Ершов остановился у крутого спуска. Улица была маленькая, пустынная и темная. Между садов, окружавших уютные домики, в просвете была видна серебряная парча разлившегося Дона.

– Извольте посмотреть, красота-то какая! – проговорил Ершов, указывая Андрею Андреевичу на разлив. – Я ведь, Андрей Андреевич, сам почитай с этих мест. Мой отец – кто? Мужик. Вчерашний крепостной панов Морозовых. Я вот и сейчас помню. Маленький иду я, значит, с отцом в ихнюю экономию… Пан навстречу. А папаша меня тихонько по загривку толк: Митенька, поклонись пану. Что это хорошо али плохо?

Андрей Андреевич молча пожал плечами.

– Учитель Ляшенко говорил, что нехорошо, потому это низкопоклонство… А был у нас другой учитель Краснопольский, тот говорил, что это, мол, просто вежливость. Старого человека либо ученого уважать надо. Так у меня с самого издетства стало и в этом и во всем два понятия! По одному выходит это – низкопоклонство и свинство, а по другому – вежливость и уважение. И не мог я разобраться, где правда… Учитель Ляшенко, можно сказать, без портов бегал. Одна страсть у него была – рыбу удить. И еще до девок дюже был охоч, только девки от него бегали. Больно красив был – посмотреть, так тошно станет. А первый ухажер на всей слободе! Так вот от этого самого учителя Ляшенки что я узнал? Что, мол, все кругом одна пакость.
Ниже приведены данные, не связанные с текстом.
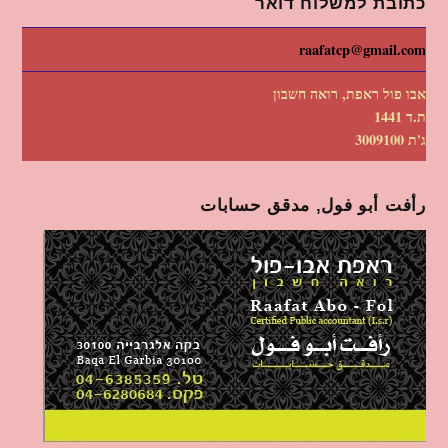
כתובת למשלוח דואר
raafatcp@gmail.com
אבו פול ראפת, רואה חשבון
ת.ד 1441
ג'ת 3009100
رأفت أبو فول, مدقق حسابات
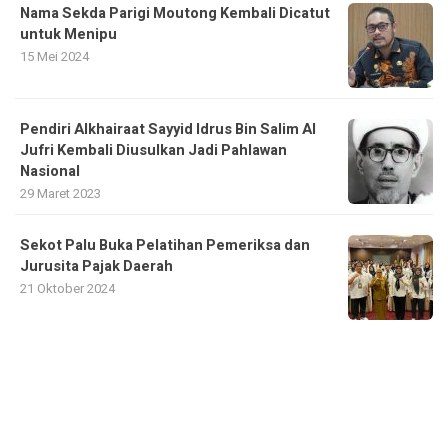
Nama Sekda Parigi Moutong Kembali Dicatut
untuk Menipu
15 Mei 2024
Pendiri Alkhairaat Sayyid Idrus Bin Salim Al
Jufri Kembali Diusulkan Jadi Pahlawan
Nasional
29 Maret 2023
Sekot Palu Buka Pelatihan Pemeriksa dan
Jurusita Pajak Daerah
21 Oktober 2024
Бога нет, а Россия самая что ни на есть паскудная земля. Народ в кабале, а Царь – тиран. Вот чему учил меня Ляшенко, а, кроме того, путному ничему. Учитель Краснопольский, тот был другой человек, сурьезный был человек. Женатый. И учил он меня пению и музыке. Вот, бывало, учит он нас в школе. Пьянино бренчит, в классе соломенным дымком пахнет, и поем мы псалмы. А он толкует, какой где смысл вложен, и почему где положено оборвать или протянуть, и какие есть ноты, и какие духовные композиторы были. Показал он нам старый знаменный распев, киевский распев, опять же нотное пение по Кастальскому, Бортнянскому, по Чайковскому. И не понять мне было тогда, что у одного наука – живая вода, а у другого – мертвая. Вот я, значит, и шатался. Опять же часто я так думал: «Я, мол, несчастный, крестьянский сын и что за распроклятая моя доля*? Мамаша, не разгибая спины, работает, папаша трудится, а летом, как в степь уедем, так там и живем, урожай собираем. Только и радости, что в церковь когда пойдем али осенью в Криворожье на ярмарку съездим. Да и на ярмарке не столько радости, сколько заботы. Не забыть бы купить чего, да не обокрали бы соседи. И такая мне казалась жизнь серая, что решил я тогда еще, можно сказать, мальчонкой, что надо все переменить. Не надоел я вам?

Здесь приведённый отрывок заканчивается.